Problem ▸ Copy out once more, exactly, the line with "Answer in <instances>...</instances>." and all the lines after it, up to the last line of the data.

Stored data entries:
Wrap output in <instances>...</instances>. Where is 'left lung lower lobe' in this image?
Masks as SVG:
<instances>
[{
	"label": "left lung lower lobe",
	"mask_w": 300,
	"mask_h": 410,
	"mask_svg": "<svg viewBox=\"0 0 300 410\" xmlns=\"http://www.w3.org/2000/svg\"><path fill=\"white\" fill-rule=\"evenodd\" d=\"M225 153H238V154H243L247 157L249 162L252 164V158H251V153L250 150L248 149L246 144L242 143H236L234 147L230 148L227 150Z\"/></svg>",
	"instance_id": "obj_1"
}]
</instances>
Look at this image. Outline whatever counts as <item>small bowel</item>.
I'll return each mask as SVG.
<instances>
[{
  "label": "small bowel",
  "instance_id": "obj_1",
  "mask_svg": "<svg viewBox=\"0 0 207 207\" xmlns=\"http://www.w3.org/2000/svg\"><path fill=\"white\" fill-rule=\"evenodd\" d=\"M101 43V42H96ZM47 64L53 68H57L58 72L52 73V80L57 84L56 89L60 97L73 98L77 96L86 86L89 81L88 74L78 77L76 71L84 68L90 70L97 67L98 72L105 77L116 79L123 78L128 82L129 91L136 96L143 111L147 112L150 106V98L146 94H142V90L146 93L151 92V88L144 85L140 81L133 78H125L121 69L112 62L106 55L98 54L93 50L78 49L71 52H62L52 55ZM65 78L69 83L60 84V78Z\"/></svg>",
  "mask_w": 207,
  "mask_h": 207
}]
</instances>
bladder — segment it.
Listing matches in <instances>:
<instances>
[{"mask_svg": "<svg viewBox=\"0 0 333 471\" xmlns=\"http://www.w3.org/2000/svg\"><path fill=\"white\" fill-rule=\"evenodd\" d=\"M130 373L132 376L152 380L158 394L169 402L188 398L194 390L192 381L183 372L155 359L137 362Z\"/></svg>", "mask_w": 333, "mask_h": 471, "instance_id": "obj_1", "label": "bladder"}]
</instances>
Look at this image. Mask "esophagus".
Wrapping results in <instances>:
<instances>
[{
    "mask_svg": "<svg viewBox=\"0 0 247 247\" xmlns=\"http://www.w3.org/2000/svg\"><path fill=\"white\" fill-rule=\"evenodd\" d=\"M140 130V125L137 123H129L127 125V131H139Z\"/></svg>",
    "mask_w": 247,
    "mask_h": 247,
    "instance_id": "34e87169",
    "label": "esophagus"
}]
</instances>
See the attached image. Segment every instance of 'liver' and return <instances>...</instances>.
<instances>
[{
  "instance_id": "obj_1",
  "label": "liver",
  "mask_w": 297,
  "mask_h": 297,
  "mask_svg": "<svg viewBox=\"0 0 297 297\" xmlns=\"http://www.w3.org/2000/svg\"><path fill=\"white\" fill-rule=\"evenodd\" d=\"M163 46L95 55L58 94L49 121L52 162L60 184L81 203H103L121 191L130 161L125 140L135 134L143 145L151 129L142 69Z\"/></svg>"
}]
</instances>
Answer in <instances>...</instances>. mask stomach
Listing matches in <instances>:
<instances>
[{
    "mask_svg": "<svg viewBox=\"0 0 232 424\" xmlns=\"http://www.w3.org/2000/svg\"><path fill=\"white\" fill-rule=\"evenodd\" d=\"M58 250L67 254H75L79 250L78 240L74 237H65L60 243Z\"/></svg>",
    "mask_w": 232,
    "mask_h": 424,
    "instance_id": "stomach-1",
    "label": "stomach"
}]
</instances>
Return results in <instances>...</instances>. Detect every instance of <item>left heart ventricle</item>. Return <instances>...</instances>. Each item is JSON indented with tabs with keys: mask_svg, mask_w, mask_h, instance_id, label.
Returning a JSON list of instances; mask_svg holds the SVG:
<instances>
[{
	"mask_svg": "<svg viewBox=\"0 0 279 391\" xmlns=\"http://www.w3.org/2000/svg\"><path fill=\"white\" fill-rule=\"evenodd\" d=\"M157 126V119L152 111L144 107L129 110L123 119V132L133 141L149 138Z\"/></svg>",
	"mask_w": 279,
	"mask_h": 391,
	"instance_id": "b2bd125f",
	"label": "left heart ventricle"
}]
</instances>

Result below ▸
Answer in <instances>...</instances>. mask stomach
Listing matches in <instances>:
<instances>
[{
    "mask_svg": "<svg viewBox=\"0 0 232 424\" xmlns=\"http://www.w3.org/2000/svg\"><path fill=\"white\" fill-rule=\"evenodd\" d=\"M58 250L67 254H75L79 250L78 240L74 237H65L60 243Z\"/></svg>",
    "mask_w": 232,
    "mask_h": 424,
    "instance_id": "stomach-1",
    "label": "stomach"
}]
</instances>
Return results in <instances>...</instances>. Detect every instance of <item>left heart ventricle</item>. Return <instances>...</instances>. Each item is JSON indented with tabs with keys: mask_svg, mask_w, mask_h, instance_id, label.
Returning a JSON list of instances; mask_svg holds the SVG:
<instances>
[{
	"mask_svg": "<svg viewBox=\"0 0 279 391\" xmlns=\"http://www.w3.org/2000/svg\"><path fill=\"white\" fill-rule=\"evenodd\" d=\"M157 126V119L152 111L144 107L129 110L123 119V132L133 141L149 138Z\"/></svg>",
	"mask_w": 279,
	"mask_h": 391,
	"instance_id": "b2bd125f",
	"label": "left heart ventricle"
}]
</instances>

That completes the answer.